For instance checks, use `isinstance(X, (anndata.experimental.CSRDataset, anndata.experimental.CSCDataset))` instead.
For creation, use `anndata.experimental.sparse_dataset(X)` instead.
return _abc_instancecheck(cls, instance)
Update the array store¶
Add a new embedding to the existing array store.
# read the data matrix
with soma_artifact.open() as soma_store:
ms_rna = soma_store["ms"]["RNA"]
n_obs = len(soma_store["obs"])
n_var = len(ms_rna["var"])
X = ms_rna["X"]["data"].read().coos((n_obs, n_var)).concat().to_scipy()
# calculate PCA embedding from the queried `X`
pca_array = sc.pp.pca(X, n_comps=2)
Open the array store in write mode and add PCA.

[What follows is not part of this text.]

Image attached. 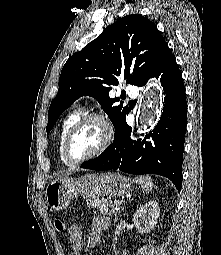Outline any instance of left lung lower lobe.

with soma_artifact.open(mode="w") as soma_store:
tiledbsoma.io.add_matrix_to_collection(
exp=soma_store,
measurement_name="RNA",
collection_name="obsm",
matrix_name="pca",
matrix_data=pca_array
)
Show code cell output
/opt/hostedtoolcache/Python/3.10.14/x64/lib/python3.10/abc.py:119: FutureWarning: SparseDataset is deprecated and will be removed in late 2024. It has been replaced by the public classes CSRDataset and CSCDataset.
For instance checks, use `isinstance(X, (anndata.experimental.CSRDataset, anndata.experimental.CSCDataset))` instead.

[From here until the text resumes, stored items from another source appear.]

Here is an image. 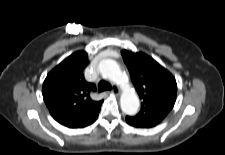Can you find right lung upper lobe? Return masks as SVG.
Returning <instances> with one entry per match:
<instances>
[{
  "instance_id": "obj_1",
  "label": "right lung upper lobe",
  "mask_w": 225,
  "mask_h": 155,
  "mask_svg": "<svg viewBox=\"0 0 225 155\" xmlns=\"http://www.w3.org/2000/svg\"><path fill=\"white\" fill-rule=\"evenodd\" d=\"M88 63L87 53L78 51L57 65L43 83V99L50 114L68 128L92 124L101 108L102 101L90 98L95 85L83 76Z\"/></svg>"
}]
</instances>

For creation, use `anndata.experimental.sparse_dataset(X)` instead.
return _abc_instancecheck(cls, instance)
See array store mutations¶
During the append-to and update operations, the data in the array store was changed. LaminDB automatically tracks these revisions recording the number of objects, hashes, and provenance.

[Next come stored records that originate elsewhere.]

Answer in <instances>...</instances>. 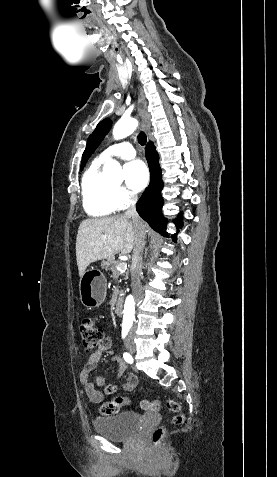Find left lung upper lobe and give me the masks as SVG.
<instances>
[{
	"instance_id": "obj_1",
	"label": "left lung upper lobe",
	"mask_w": 277,
	"mask_h": 477,
	"mask_svg": "<svg viewBox=\"0 0 277 477\" xmlns=\"http://www.w3.org/2000/svg\"><path fill=\"white\" fill-rule=\"evenodd\" d=\"M111 125L112 122L110 119H104L96 126L94 132L89 136L87 140L86 149L82 155V162L80 167L81 170L84 168L90 155L96 150L101 141L104 139V137L110 130Z\"/></svg>"
}]
</instances>
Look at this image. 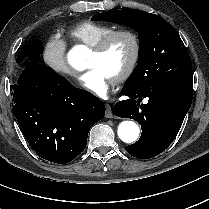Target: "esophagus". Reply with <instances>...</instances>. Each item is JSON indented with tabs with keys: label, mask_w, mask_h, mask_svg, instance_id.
I'll list each match as a JSON object with an SVG mask.
<instances>
[{
	"label": "esophagus",
	"mask_w": 209,
	"mask_h": 209,
	"mask_svg": "<svg viewBox=\"0 0 209 209\" xmlns=\"http://www.w3.org/2000/svg\"><path fill=\"white\" fill-rule=\"evenodd\" d=\"M114 114L112 112L111 106L109 104H106V113L105 117L106 118H113Z\"/></svg>",
	"instance_id": "obj_1"
}]
</instances>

soma_artifact.versions.df()
uid | version | is_latest | description | key | suffix | type | size | hash | n_objects | n_observations | _hash_type | _accessor | visibility | _key_is_virtual | storage_id | transform_id | run_id | created_by_id | updated_at | |
---|---|---|---|---|---|---|---|---|---|---|---|---|---|---|---|---|---|---|---|---|
id | ||||||||||||||||||||
4 | YG2GUpMfx8j10lFI0000 | None | False | tiledbsoma experiment | None | .tiledbsoma | None | 15056696 | jn2YJSyJ5__a6wK3FvPaYg | 149 | None | md5-d | None | 1 | True | 1 | 6 | 6 | 1 | 2024-09-04 11:40:19.030226+00:00 |
5 | YG2GUpMfx8j10lFI0001 | None | False | tiledbsoma experiment | None | .tiledbsoma | None | 15068506 | cKnPYcE89Fuz2A3UPcuMsA | 173 | None | md5-d | None | 1 | True | 1 | 6 | 6 | 1 | 2024-09-04 11:40:19.891351+00:00 |
6 | YG2GUpMfx8j10lFI0002 | None | True | tiledbsoma experiment | None | .tiledbsoma | None | 15089310 | 6PUc942DT5tPQdF4WNJKjw | 182 | None | md5-d | None | 1 | True | 1 | 6 | 6 | 1 | 2024-09-04 11:40:19.892336+00:00 |
Note
For the underlying API, see the tiledbsoma documentation.